Some of the most common models used to predict undergraduate academic performance in Latin America are Tree-Based Algorithms -such as Gradient Boosted Tree and Random Forest- and the Multilayer Perceptron (^{Salas-Pilco & Yang, 2022}). Accordingly, studies within the reference literature have also shown that ensemble methods tend to outperform individual algorithms (^{Contreras et al., 2022}). Regarding prediction accuracy, there are certain differences depending on the specification of the target variable, namely if academic performance is defined at the course level -rather than the degree or year level- accuracy tends to be higher (^{Alyahyan & Düştegör, 2020}).

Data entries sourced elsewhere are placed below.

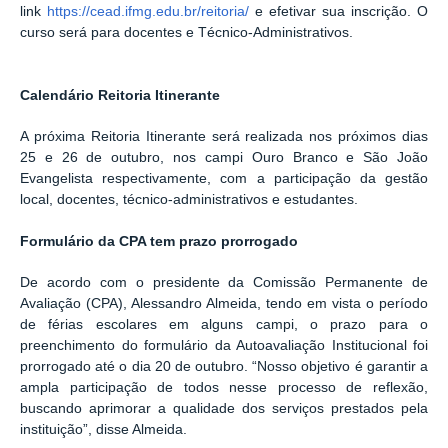
link
https://cead.ifmg.edu.br/reitoria/
e
efetivar sua inscrição. O
curso será para docentes e Técnico-Administrativos.
Calendário Reitoria Itinerante
A próxima Reitoria Itinerante será realizada
nos próximos dias
25
e 26 de outubro, nos campi Ouro Branco e São João
Evangelista respectivamente, com a participação da gestão
local, docentes, técnico-administrativos e estudantes.
Formulário da CPA tem prazo prorrogado
De acordo com o presidente da Comissão Permanente de
Avaliação (CPA), Alessandro Almeida, tendo em vista o período
de férias escolares em alguns campi, o prazo para o
preenchimento do formulário da Autoavaliação Institucional foi
prorrogado até o dia 20 de outubro. “Nosso objetivo é garantir a
ampla participação de todos nesse processo de reflexão,
buscando aprimorar a qualidade dos serviços prestados pela
instituição”, disse Almeida.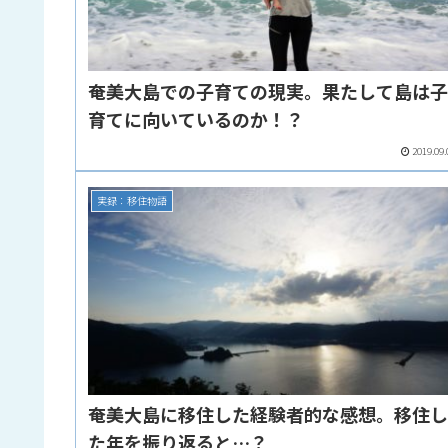
奄美大島での子育ての現実。果たして島は
育てに向いているのか！？
2019.09.
実録：移住物語
奄美大島に移住した経験者的な感想。移住
た年を振り返ると…？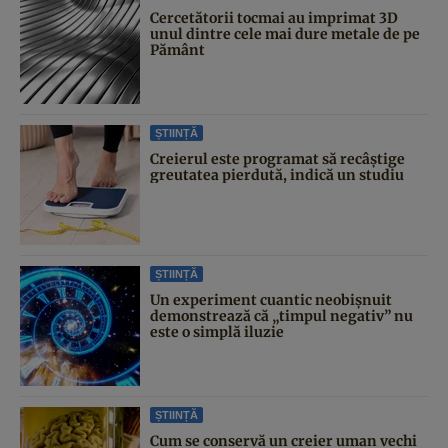
Cercetătorii tocmai au imprimat 3D
unul dintre cele mai dure metale de pe
Pământ
ȘTIINȚĂ
Creierul este programat să recâștige
greutatea pierdută, indică un studiu
ȘTIINȚĂ
Un experiment cuantic neobișnuit
demonstrează că „timpul negativ” nu
este o simplă iluzie
ȘTIINȚĂ
Cum se conservă un creier uman vechi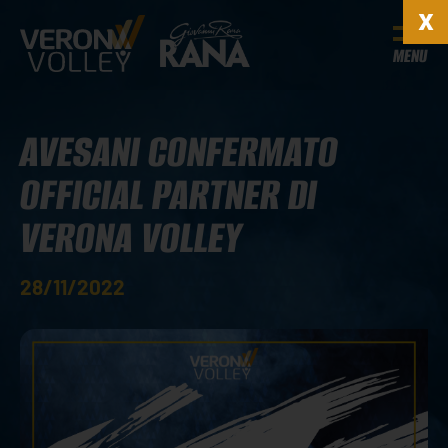
MENU
AVESANI CONFERMATO
OFFICIAL PARTNER DI
VERONA VOLLEY
28/11/2022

In Peru, only research at the primary education level integrates administrative and census data (^{MINEDU, 2022}; ^{Infante & Rojas, 2021}). University research relies on university academic records, limiting use for admissions and scholarships. When background data is considered, it often focuses on specific academic programs (^{Saire, 2023}; ^{García, 2021}). Furthermore, most studies predict course or year success, not overall academic performance (^{Puga & Torres, 2023}; ^{Incio et al., 2023}; ^{Menacho, 2017}), limiting policy applications. Studies that consider data at a single point in time also face the problem of “concept drift”, namely, a high risk of disconnection between the training data and new rounds of real-life data in a changing environment (^{Mathrani et al., 2021}). Some studies incorporate ad hoc student surveys with small datasets (<100 observations), affecting model generalizability (^{Incio et al., 2023}; ^{García, 2021}).

In the literature, ML studies predicting undergraduate academic performance in LMICs often face one out of three limitations: (i) they focus on specific programs or courses, limiting their applicability for university policies; (ii) they lack access to students’ prior academic performance and background information; and (iii) they rely on achievement indicators, causing conceptual inconsistencies in measuring academic performance. This study contributes to this literature by predicting the academic performance of all undergraduate students admitted through the two primary admission channels at PUCP. This prediction relies on a novel database that integrates comprehensive prior and current academic information from both administrative and census data. The study has developed a tailored model to address the key tasks associated with predicting undergraduate academic performance.

4. Method

This research uses a qualitative variable, membership in an academic performance group, to predict students’ academic performance. The selection of ML models was guided by two criteria: choosing models with the best performance metrics in previous studies on predicting undergraduate academic performance in LMICs (^{Salas-Pilco and Yang, 2022}; ^{Sekeroglu et al., 2021}; ^{Infante & Rojas., 2021}) and prioritizing models with higher prediction accuracy for smaller datasets. The selected models include Logistic Regression, Ridge, Lasso, Random Forest, and Extreme Gradient Boosting^¹.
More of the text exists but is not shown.